Les ministres ont évité de justesse une révolte d'arrière-ban des députés sur la question il y a quinze jours, mais les pairs devraient rétablir une version révisée de la mesure lorsque le projet de loi sur le commerce reviendra aux Lords mardi. Le 19 janvier, les députés ont voté par 319 voix contre 308 pour rejeter l’amendement sur le génocide, coupant la majorité de 87 travailleurs de Johnson et reflétant la force du sentiment au sein du parti conservateur quant aux liens du Royaume-Uni avec la Chine.

Trois ministres du gouvernement doivent organiser une réunion multipartite avec leurs pairs lundi pour essayer de les persuader de ne donner aucun rôle aux tribunaux britanniques dans la détermination du génocide. Une réunion rivale a été organisée plus tôt lundi par les partisans de la proposition.

Le comité restreint des affaires étrangères doit se réunir mardi pour discuter des nouveaux pouvoirs proposés, mais il est entendu que certains membres s'y opposent.

Dans le cadre de la proposition du gouvernement, qui n'est pas encore vue sous forme législative, le comité serait habilité à examiner les violations des droits de l'homme de tout pays avec lequel le Royaume-Uni propose de négocier un accord commercial. Il aurait le pouvoir de faire des recommandations et, si le gouvernement n'acceptait pas la recommandation, forcerait un vote à la Chambre des communes.

Chris Bryant, un député travailliste du comité, a décrit le plan comme un non-sens. «C’est une tentative d’acheter une rébellion. Le comité a déjà le pouvoir de produire un rapport ou de faire des recommandations, mais même lorsque le comité a déclaré à l'unanimité le traitement des Yézidis comme un génocide, le gouvernement l'a simplement ignoré.

«L'essentiel est que ce devrait être un tribunal, et non un groupe de politiciens qui évaluent les preuves et jugent le génocide. La Chine exerçant un veto international, nous avons besoin d'un tribunal national pour statuer.

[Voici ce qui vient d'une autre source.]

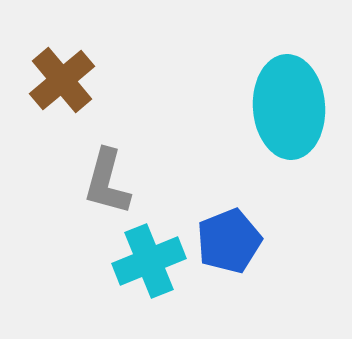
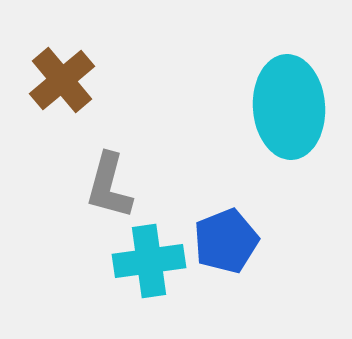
gray L-shape: moved 2 px right, 4 px down
blue pentagon: moved 3 px left
cyan cross: rotated 14 degrees clockwise
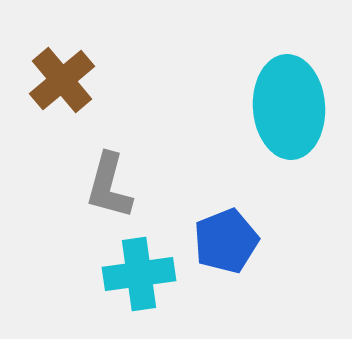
cyan cross: moved 10 px left, 13 px down
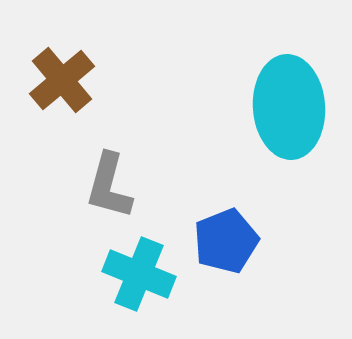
cyan cross: rotated 30 degrees clockwise
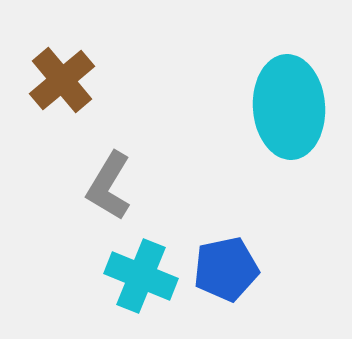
gray L-shape: rotated 16 degrees clockwise
blue pentagon: moved 28 px down; rotated 10 degrees clockwise
cyan cross: moved 2 px right, 2 px down
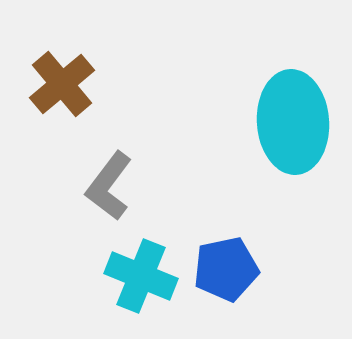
brown cross: moved 4 px down
cyan ellipse: moved 4 px right, 15 px down
gray L-shape: rotated 6 degrees clockwise
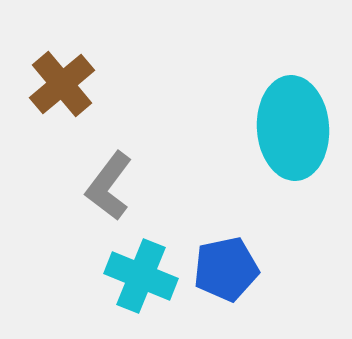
cyan ellipse: moved 6 px down
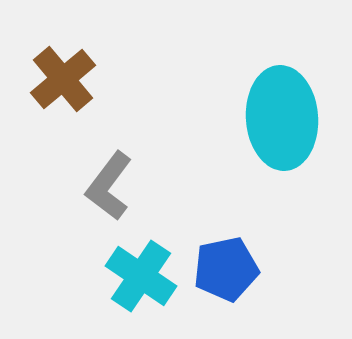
brown cross: moved 1 px right, 5 px up
cyan ellipse: moved 11 px left, 10 px up
cyan cross: rotated 12 degrees clockwise
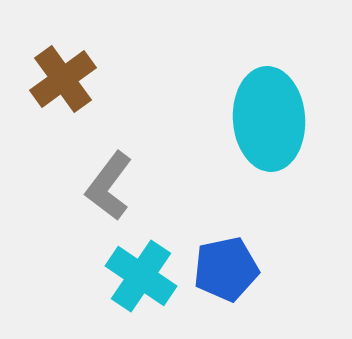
brown cross: rotated 4 degrees clockwise
cyan ellipse: moved 13 px left, 1 px down
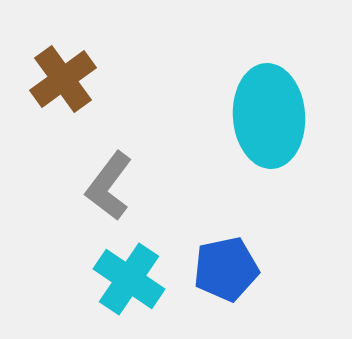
cyan ellipse: moved 3 px up
cyan cross: moved 12 px left, 3 px down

Si nous nous laissons dérober à cela, le génocide continuera en toute impunité.

Il n'est pas clair si le vote des députés sur une recommandation du comité serait juridiquement ou moralement contraignant pour l'exécutif.

En privé, le gouvernement a fait valoir que le pouvoir judiciaire, y compris le lord juge en chef, Lord Burnett, ne veut pas que le pouvoir judiciaire se voit confier la responsabilité de la détermination du génocide.

Les députés conservateurs ont été tellement irrités par les whips faisant pression contre le plan et citant les opinions des juges que Sir Robert Buckland, le lord chancelier et secrétaire à la justice, a été invité à s'engager à ce que les whips fassent état d'une violation de la séparation des pouvoirs. les opinions du pouvoir judiciaire dans une controverse politique.

Les partisans de l'amendement sur le génocide réclament un soutien juridique important, notamment de la part de l'avocate des droits humains Helena Kennedy et de Sir Geoffrey Nice QC.